• _Exercise description_:
Output range, inclusive: from the line containing "Vodné rastliny pre koi jazierka" to the line containing "garantovaná požiad". Restate those lines from the data below word for word and only those.

Records supplied Start Marker

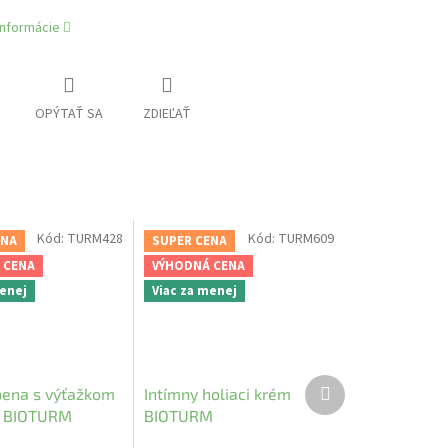
informácie
OPÝTAŤ SA
ZDIEĽAŤ
Kód:
TURM428
Kód:
TURM609
ENA
SUPER CENA
 CENA
VÝHODNÁ CENA
menej
Viac za menej
Ďalší
pena s výťažkom
Intímny holiaci krém
produkt
c BIOTURM
BIOTURM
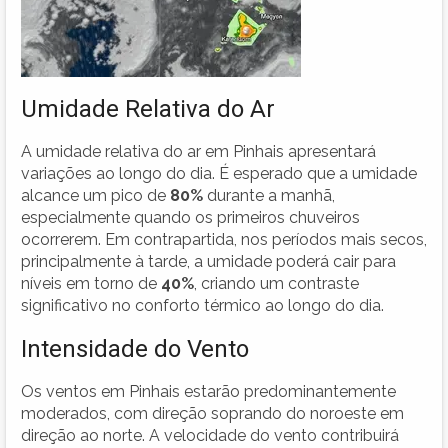
Umidade Relativa do Ar
A umidade relativa do ar em Pinhais apresentará
variações ao longo do dia. É esperado que a umidade
alcance um pico de
80%
durante a manhã,
especialmente quando os primeiros chuveiros
ocorrerem. Em contrapartida, nos períodos mais secos,
principalmente à tarde, a umidade poderá cair para
níveis em torno de
40%
, criando um contraste
significativo no conforto térmico ao longo do dia.
Intensidade do Vento
Os ventos em Pinhais estarão predominantemente
moderados, com direção soprando do noroeste em
direção ao norte. A velocidade do vento contribuirá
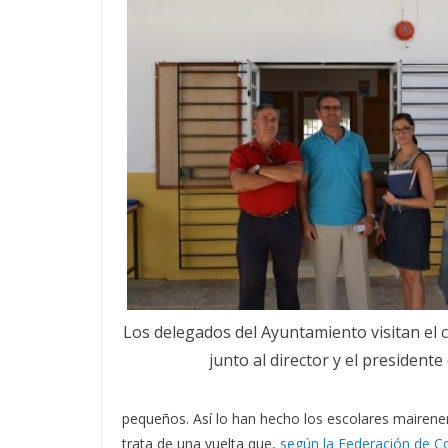
Los delegados del Ayuntamiento visitan el
junto al director y el presidente
pequeños. Así lo han hecho los escolares maireneros
trata de una vuelta que,
según la Federación de 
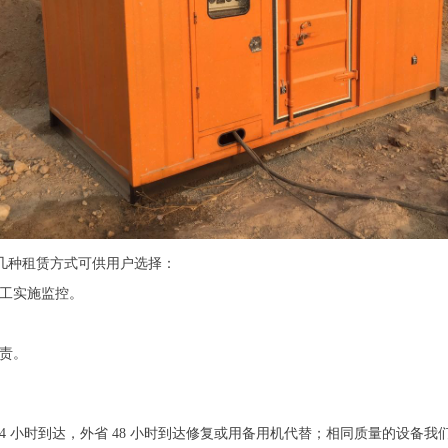
几种租赁方式可供用户选择：
技工实施监控。
责。
24 小时到达，外省 48 小时到达修复或用备用机代替；相同质量的设备我们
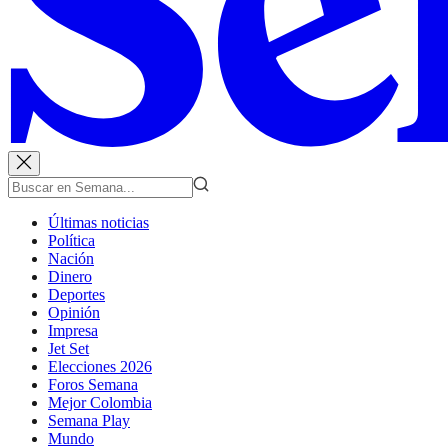
Últimas noticias
Política
Nación
Dinero
Deportes
Opinión
Impresa
Jet Set
Elecciones 2026
Foros Semana
Mejor Colombia
Semana Play
Mundo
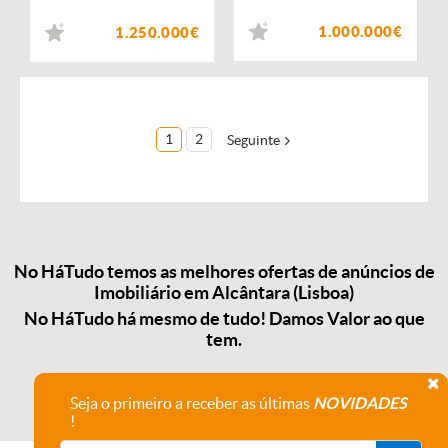
1.000.000€
1.250.000€
1
2
Seguinte
No HáTudo temos as melhores ofertas de anúncios de
Imobiliário em Alcântara (Lisboa)
No HáTudo há mesmo de tudo! Damos Valor ao que
tem.
Seja o primeiro a receber as últimas
NOVIDADES
!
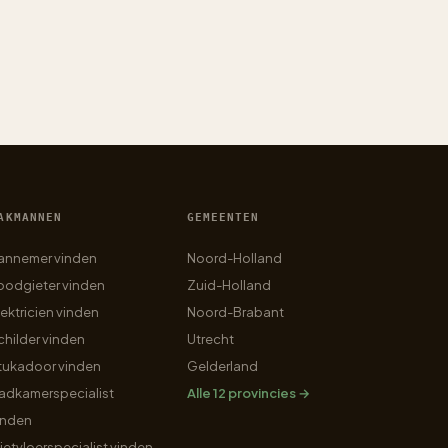
AKMANNEN
GEMEENTEN
annemer vinden
Noord-Holland
oodgieter vinden
Zuid-Holland
lektricien vinden
Noord-Brabant
childer vinden
Utrecht
tukadoor vinden
Gelderland
adkamerspecialist
Alle 12 provincies →
inden
ietvloerspecialist vinden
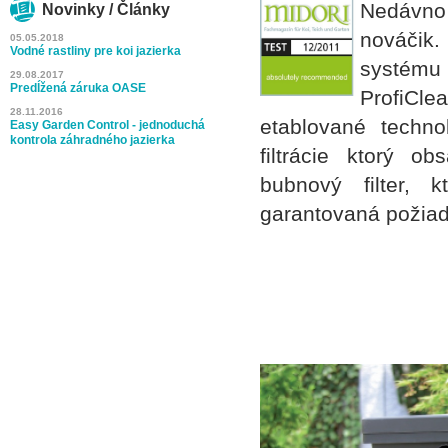
Nedávno 
Novinky / Články
nováčik
05.05.2018
Vodné rastliny pre koi jazierka
systému
29.08.2017
Predĺžená záruka OASE
ProfiCl
28.11.2016
etablované technol
Easy Garden Control - jednoduchá
kontrola záhradného jazierka
filtrácie ktorý 
bubnový filter, 
garantovaná požiad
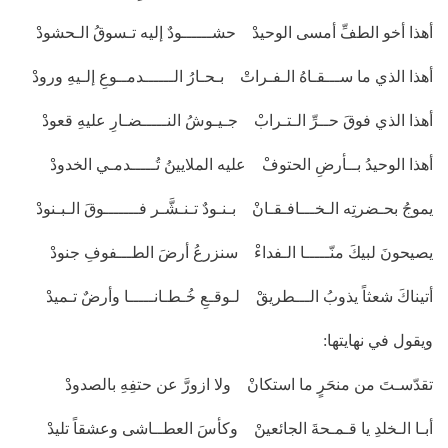
أهذا أخو الطفِّ أمسى الوحيدْ حشــــــودٌ إليه تـسوقُ الـحشودْ
أهذا الذي ما ســـقـاهُ الـفـراتْ بـحـارُ الــــــدمــوعِ إلـيهِ ورودْ
أهذا الذي فوقَ حــرِّ الـتـرابْ جـيـوشُ النـــــضـارِ عليهِ قعودْ
أهذا الوحيدُ بــأرضِ الحتوفْ عليه الملايينُ تُـــــدمـي الخدودْ
يموجُ بحـضرتِه الـخـــافـقـانْ بـنـودٌ تـنـشَّـر فـــــــوقَ الـبـنودْ
يصيحونَ لبيكَ منّـــــا الـفداءْ سنزرعُ أرضَ الطـــفوفِ جنودْ
أتيناكَ شعثاً يذوبُ الـــطريقْ لـوقـعِ خُـطـانـــــا وأرضٌ تـميدْ
ويقول في نهايتها:
تقدّسـتَ من منحَرٍ ما استكانْ ولا ازورَّ عن حتفِهِ بالصدودْ
أبـا الـخلدِ يا قـمـحةَ الجائعينْ وكأسَ العطــاشى وعشقاً تليدْ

Records supplied End Marker

• _Output of the exercise_:
Vodné rastliny pre koi jazierka
systému
29.08.2017
Predĺžená záruka OASE
ProfiCl
28.11.2016
etablované technol
Easy Garden Control - jednoduchá
kontrola záhradného jazierka
filtrácie ktorý 
bubnový filter, 
garantovaná požiad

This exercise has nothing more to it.